DESCRIPTION (provided by applicant): Hearing loss is the most common sensory deficit in humans. It affects 1 in 1000 newborns and 10% of the general population. The number of people with hearing problems increases steadily with age, rising up to 50% of those reaching the 9th decade of life. It is therefore a major public health concern in times of an increasingly older population. Only in the last few years have researches started to uncover the genes involved in the etiology of progressive hearing loss with onset during adulthood. However, although the number of loci linked to late-onset hearing deficits increases steadily, the final identification of the genes responsible for the disorders is frequently hampered by the lack of suitable animal models. Moreover, very few genes that may be predisposing for hearing defects and/or that lend themselves to therapeutic approaches have been identified. Here we propose to perform an integral analysis of the mechanisms leading to degenerative hearing loss by applying genetic, molecular and functional techniques to the study of the Transducin (beta) like1 (TBL1) and TBLl-related protein (TBLR1) genes. TBL1 has been recently associated in humans with the appearance of late-onset sensorineural deafness. TBLR1 is a homologue of TBL1 that provides functional compensation when TBL 1 is inactivated in culture, it is therefore, very likely that the redundant activity of tblrl could mask the phenotypic effects of tbll inactivation in mice. We have cloned mouse tbll and tblrl and prepared targeting constructs for both genes. We intend touse the targeting constructs to generate mutant mice for each one of the genes. We will use these animal models to investigate the role of tbll and tblrl in the regulation of basic genetic pathways that are critical for the homeostasis of the inner ear. In order to achieve this objective our specific aims will be: (1) To determine the role of tb111 in the pathogenesis of late-onset sensorineural deafness by generating mice carrying a mutant allele of the gene. (2) To determine the role of tbllrl in the pathogenesis of late-onset sensorineural deafness by generating mice carrying a mutant allele of the gene. (3) To characterize the binding and repressor properties of tbll mutant alleles. The long-term goal of these experiments is to understand the genetic mechanisms involved in the commencement and progression of late-onset degenerative hearing loss in humans.

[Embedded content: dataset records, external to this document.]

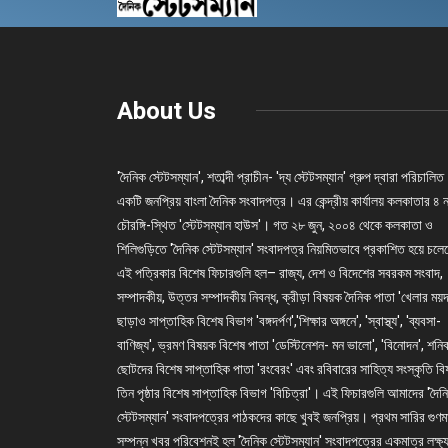
About Us
'দৈনিক স্টেটসম্যান', শতাব্দী প্রাচীন- 'দ্য স্টেটসম্যান' গ্রুপ দ্বারা পরিচালিত
একটি জনপ্রিয় বাংলা দৈনিক সংবাদপত্র। এর কেন্দ্রীয় কার্যালয় কলকাতার ৪ 
চৌরঙ্গি-স্থিত 'স্টেটসম্যান হাউস'। গত ২৮ জুন, ২০০৪ থেকে কলকাতা ও
শিলিগুড়িতে 'দৈনিক স্টেটসম্যান' সংবাদপত্র নিয়মিতভাবে প্রকাশিত হয়ে চল
এই পত্রিকার বিশেষ ফিচারগুলি হল– রাজ্য, দেশ ও বিদেশের সবরকম সংবাদ,
সম্পাদকীয়, উত্তর সম্পাদকীয় নিবন্ধ, ক্রীড়া বিষয়ক দৈনিক পাতা 'খেলার ময়দ
ছাড়াও সাপ্তাহিক বিশেষ বিভাগ 'বঙ্গদর্পণ','শিক্ষার অঙ্গনে', 'স্বাস্থ্য', 'ব্যবসা-
বাণিজ্য', ভ্রমণ বিষয়ক বিশেষ পাতা 'ডেস্টিনেশন- মন ভালো', 'বিনোদন', শনি
ছোটদের বিশেষ সাপ্তাহিক পাতা 'রংবেরং' এবং রবিবারের সাহিত্য সংস্কৃতি ব
তিন পৃষ্ঠার বিশেষ সাপ্তাহিক বিভাগ 'বিচিত্রা'। এই ফিচারগুলি আমাদের 'দৈন
স্টেটসম্যান' সংবাদপত্রের পাঠকদের কাছে খুবই জনপ্রিয়। প্রথম সারির গুণম
সম্পন্ন খবর পরিবেশনই হল 'দৈনিক স্টেটসম্যান' সংবাদপত্রের একমাত্র লক্ষ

描述（由申请人提供）：听力损失是人类最常见的感觉缺陷。它影响1/1000的新生儿和10%的总人口。听力问题的人数随着年龄的增长而稳步增加，在90岁以上的人中，听力问题的人数高达50%。因此，在人口日益老龄化的时代，这是一个重大的公共卫生问题。只有在过去的几年里，研究才开始揭示成年期发病的进行性听力损失的病因学相关的基因。然而，尽管与迟发性听力障碍相关的基因座数量稳步增加，但由于缺乏合适的动物模型，导致疾病的基因的最终鉴定经常受到阻碍。此外，很少有基因可能诱发听力缺陷和/或使自己的治疗方法已被确定。 在这里，我们建议执行一个整体的机制，导致退行性听力损失的遗传，分子和功能技术的研究转导蛋白（β）像1（TBL 1）和TBL 1相关蛋白（TBLR 1）基因。TBL 1最近在人类中与迟发性感音神经性耳聋的出现相关。TBLR 1是TBL 1的同源物，当TBL 1在培养物中失活时提供功能补偿，因此，很可能tblr 1的冗余活性可以掩盖小鼠中tbll失活的表型效应。我们已经克隆了小鼠tbll和tblrl，并制备了这两个基因的靶向构建体。我们打算使用靶向结构来产生每一个基因的突变小鼠。我们将使用这些动物模型来研究tbll和tblrl在调节对内耳稳态至关重要的基本遗传途径中的作用。为了实现这一目标，我们的具体目标将是：（1）通过产生携带tb 111基因突变等位基因的小鼠，以确定tb 111在迟发性感音神经性耳聋发病机制中的作用。(2)通过产生携带tbllrl基因突变等位基因的小鼠来确定tbllrl在迟发性感音神经性聋发病机制中的作用。(3)表征tbll突变等位基因的结合和阻遏物特性。 这些实验的长期目标是了解人类迟发性退行性听力损失开始和进展的遗传机制。